Jérôme Sage | Publié le 13 janv. 2014
La disgrâce de la Princesse ouzbek
Visée par des enquêtes en France et en Suisse pour corruption et blanchiment, Gulnara Karimova, la fille du président ouzbek, est suspectée d’avoir empoché des sommes colossales. La vidéo, filmée par des dissidents ouzbeks en exil, en dit long sur les libertés prises par Googoosha, comme son père la surnommait enfant, avec les trésors de son pays. Elle dévoile l’intérieur d’une villa cossue de Cologny, sur les bords du lac Léman, l’un des faubourgs chics de Genève, où ces militants de l’association Uzdem Fund Suisse se sont introduits par effraction fin décembre. Celle de Gulnara Karimova, 41 ans, fille aînée du président Islam Karimov, au pouvoir en Ouzbékistan depuis 1989.
Les images montrent des tableaux, des œuvres d’art, des bijoux en or et en argent mais aussi un Coran du XVIIIe siècle incrusté de pierres précieuses… Autant de richesses qui, selon ces opposants au régime relayés par le journal suisse « le Matin Dimanche », seraient issues des collections du musée national de Tachkent, la capitale de cette ex-république soviétique. La luxueuse résidence qui, mis à part ces trésors, semble abandonnée, avait été achetée par Gulnara Karimova quelque 15 M€ en janvier 2009. Avant que des accusations de détournement de fonds, de corruption et de blanchiment ne viennent assombrir l’image de cette femme affairiste, désormais en disgrâce.
Des demeures de luxe qui intéressent les enquêteurs
Celle que son pays surnommait la Princesse est dans le collimateur des justices suisse et française. Les magistrats helvétiques enquêtent depuis 2012 sur des faits présumés de corruption et blanchiment. Ils se sont intéressés de près aux biens de cette femme à la fortune en apparence illimitée.
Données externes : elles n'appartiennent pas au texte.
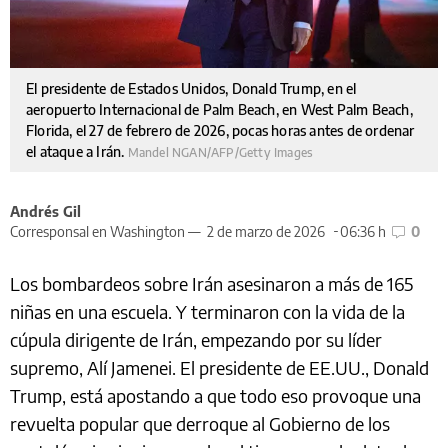
El presidente de Estados Unidos, Donald Trump, en el
aeropuerto Internacional de Palm Beach, en West Palm Beach,
Florida, el 27 de febrero de 2026, pocas horas antes de ordenar
el ataque a Irán.
Mandel NGAN/AFP/Getty Images
Andrés Gil
Corresponsal en Washington —
2 de marzo de 2026
06:36 h
0
Los bombardeos sobre Irán asesinaron a más de 165
niñas en una escuela. Y terminaron con la vida de la
cúpula dirigente de Irán, empezando por su líder
supremo, Alí Jamenei. El presidente de EE.UU., Donald
Trump, está apostando a que todo eso provoque una
revuelta popular que derroque al Gobierno de los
Saisie d’une demande d’entraide judiciaire, la France a, à son tour, lancé des investigations. Une instruction a ainsi été ouverte à Paris pour blanchiment en février 2013 afin de déterminer les conditions d’acquisition d’un appartement parisien de 800 m2 dans le XVIe arrondissement, négocié en septembre 2009 30 M€. Une somme plus que généreuse, même pour un bien immobilier de cette qualité. Deux autres propriétés en France intriguent les juges suisses : une villa à Gassin, dans le Var, et un château à Montfort-l’Amaury, dans les Yvelines.
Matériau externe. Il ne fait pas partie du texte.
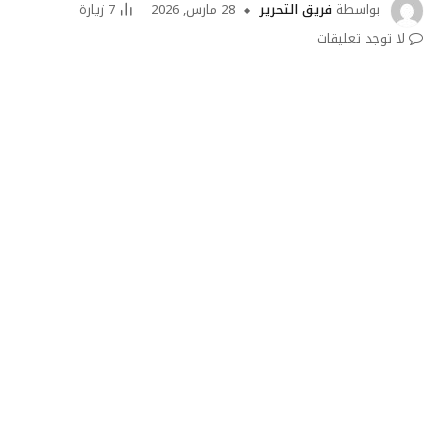
بواسطة
فريق التحرير
28 مارس, 2026
7
زيارة
لا توجد تعليقات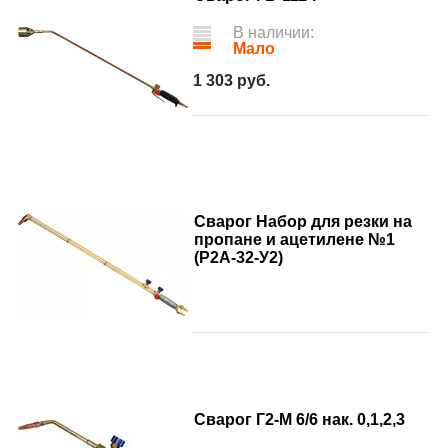
В наличии:
Мало
1 303
руб.
Сварог Набор для резки на
пропане и ацетилене №1
(Р2А-32-У2)
Сварог Г2-М 6/6 нак. 0,1,2,3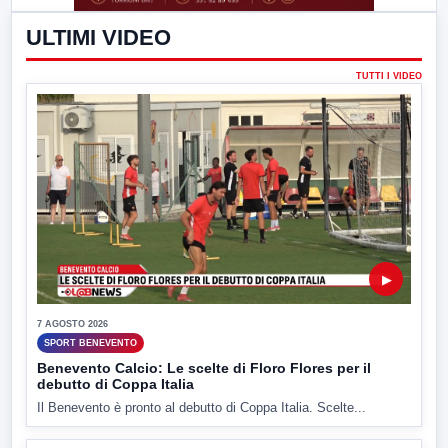
ULTIMI VIDEO
TUTTI I VIDEO
▶
7 AGOSTO 2026
SPORT BENEVENTO
Benevento Calcio: Le scelte di Floro Flores per il
debutto di Coppa Italia
Il Benevento è pronto al debutto di Coppa Italia. Scelte...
Les premiers soupçons de corruption sont nés en 2007 de cette question : l’opérateur de téléphonie suédois Teliasonera a-t-il versé 320 M$ (environ 235 M€) à Gulnara Karimova pour pouvoir agir sur le marché ouzbek?
Surnommée la « baronne du vol »
Pour l’ancienne représentante permanente de son pays aux Nations unies à Genève, les ennuis ne se bornent peut-être pas à ces enquêtes financières. Pressentie longtemps pour prendre la succession de son père à la tête du pays, elle pourrait être visée par des règlements de comptes. Selon « le Matin Dimanche », elle serait actuellement en Ouzbékistan, aux mains des services secrets du pays, en résidence surveillée.
Chanteuse à ses heures sous le nom de scène de Googoosha (entre autres dans un duo avec Gérard Depardieu), créatrice de bijoux, amatrice de mode, diplômée de l’université Harvard et revendiquant de nombreuses activités caritatives, Gulnara Karimova a la réputation d’une redoutable femme d’affaires, avec des intérêts dans le gaz, le coton, les médias. Mais aussi celle d’une délinquante de grande envergure. Cette mère de deux enfants aurait ainsi extorqué des centaines de millions de dollars à des entreprises de son pays. Des sommes ensuite blanchies en Europe via des montages financiers, des achats somptuaires.
Dans un câble de diplomates américains révélés par WikiLeaks, Gulnara était décrite comme une « baronne du vol », et le personnage « le plus haï du pays ». Une voracité qui semble aujourd’hui se retourner contre elle.